# Fit To Fat To Fit: The Year Long Journey Of Drew Manning



## MA-Caver (Jun 10, 2012)

This guy used to be one of those hard-assed trainers until he decided to take a lesson in empathy. Went from a totally fit bod to being over weight and then took it off again. 
His story is inspiring because it shows how a person can learn about walking in another's shoes and to show others that it CAN be done. 
Watch and comment please.
[yt]kdwSR9RhkM0[/yt]





I think that what he has done is definitely a worthy endeavor. I got a feeling that when he sees a client starting to give up he can be more empathetic and provide better encouragement and know when to back off so that the client won't just simply give up. 
I've so many friends, male and female who have struggled with their weight and see too many of them just give up. 
One of the other things involved with getting into a physical regime to lose the weight and become fit is to pick up a physical hobby.

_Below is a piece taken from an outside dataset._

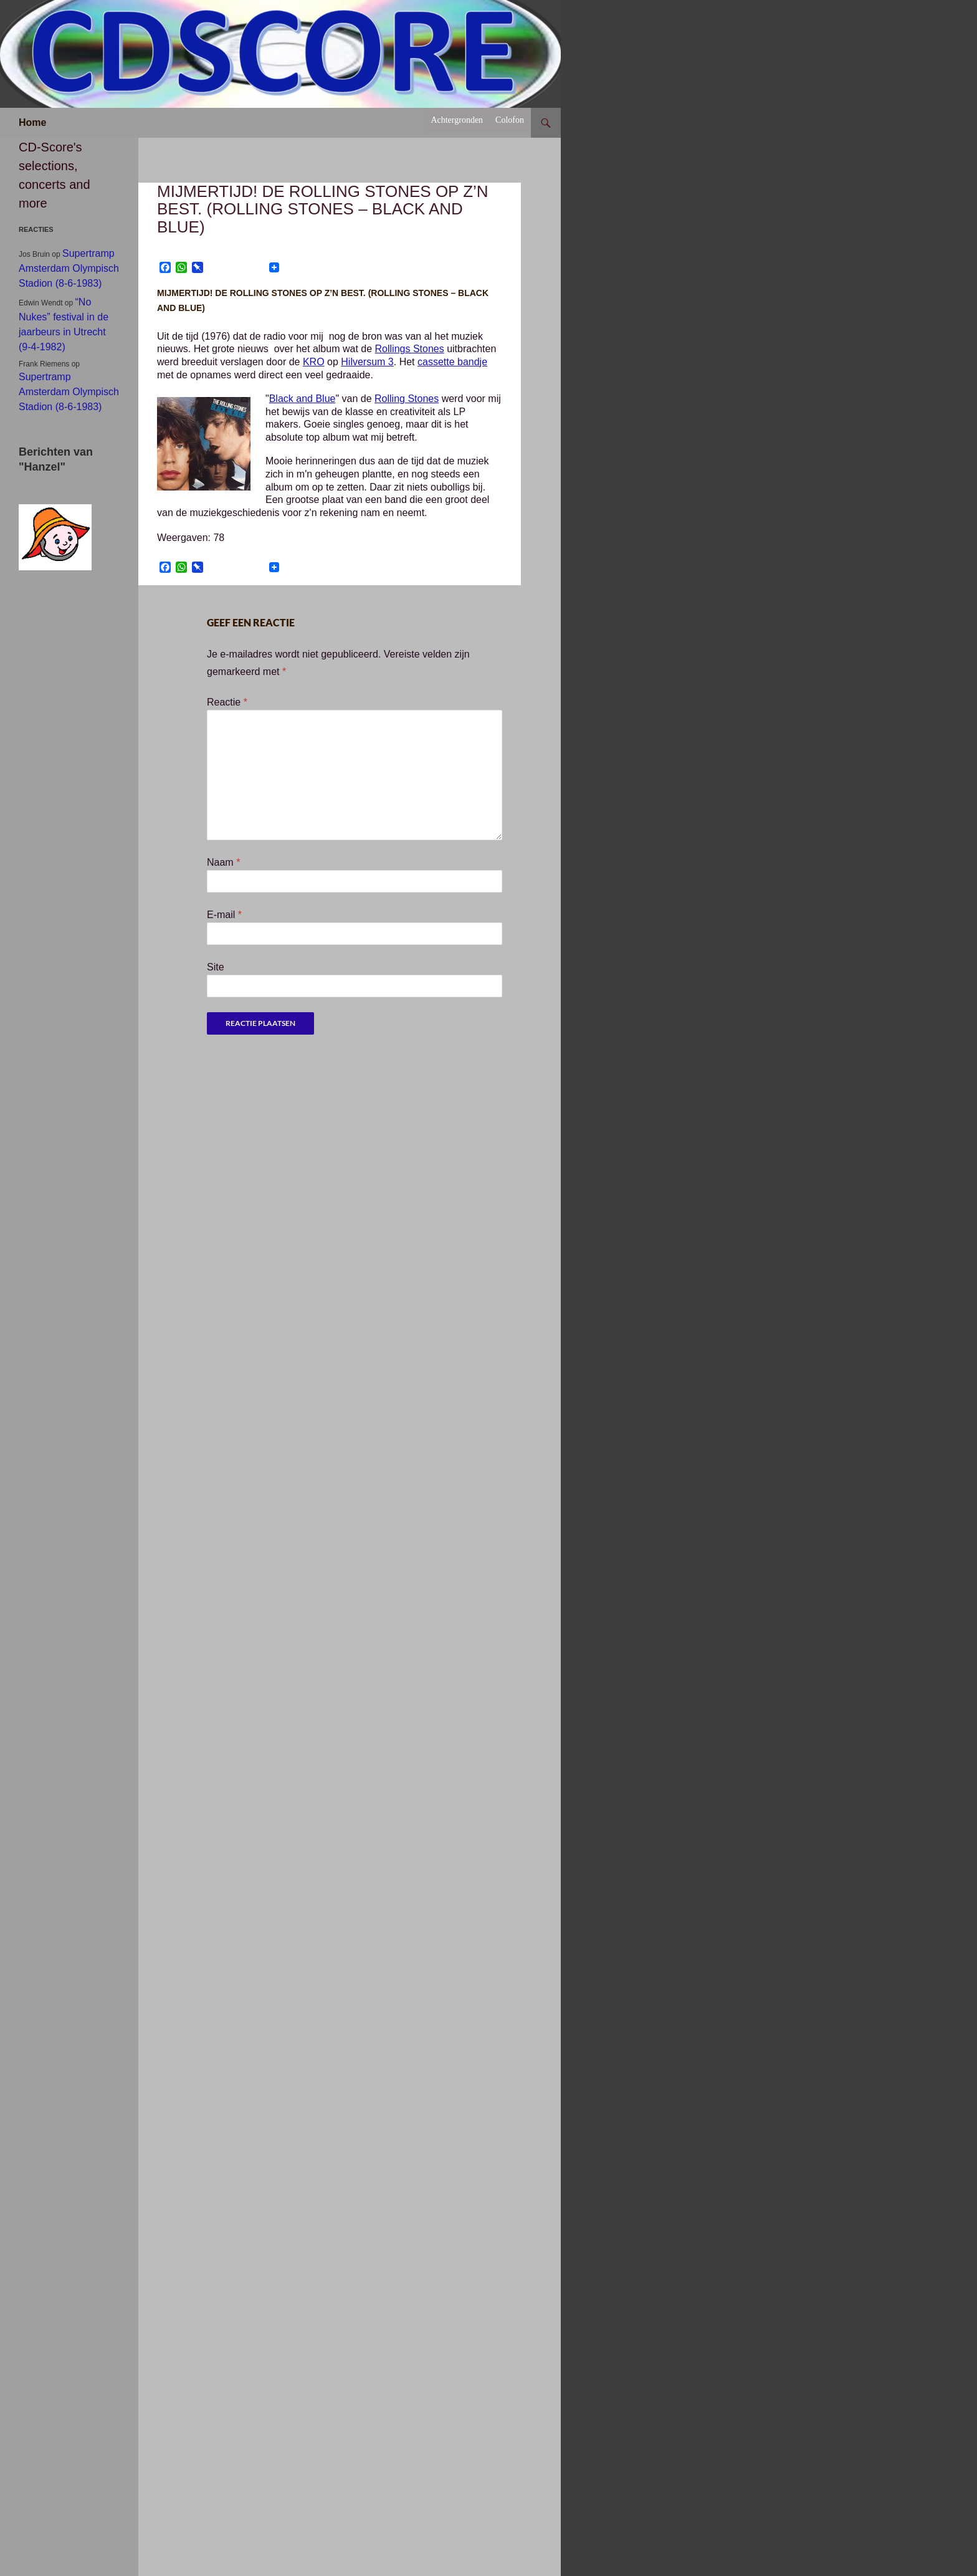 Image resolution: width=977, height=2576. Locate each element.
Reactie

Martial arts is a good one. Hiking, backpacking, swimming, mountain biking and yes, caving  are great ones because they require you to use the muscles that lay hidden under that fat. It'll tone the muscles and help get rid of the flubber that hangs down during the weight loss. It also needs to be something that you will get better at the more you do it. Something that will help build up endurance which is important for a Martial Artist anyway. The longer you're able to stay IN the fight the better your odds of winning it.


----------



## bugatabugata (Jun 10, 2012)

Man, that's a tough one. Have never had issues with weight, but that's largely because I'm tall, fidgety, and have always been into some kind of sport. If it wasn't for that, I'd likely be a butterball by now (what, with all the tasty vinegar Pringles and Guinness to be had out there...) Having said that, I have plenty of friends and a couple of dear relatives that have literally been doing battle with their weight for years, and it's pretty heartbreaking to witness. It's not like they don't know what to do to get in better shape -- eat healthier, work out more, etc. It's just that life seems to get in the way -- sedentary jobs, family responsibilities, and "fast food" -- that's why they call it "fast" -- it's cheap, tasty and right there, after a long day, when you don't feel like cooking. In other words, obesity seems for many to be a by-product of stress. Something that seems to actually help, is if the people in their lives step up and help -- don't be judgmental, but offer to babysit their kid/pick up their dry cleaning, whatever, so they can go to the gym or take a walk around the block, or something. Much more effective than yelling "Put down that vat of margarine and get on the treadmill!"


----------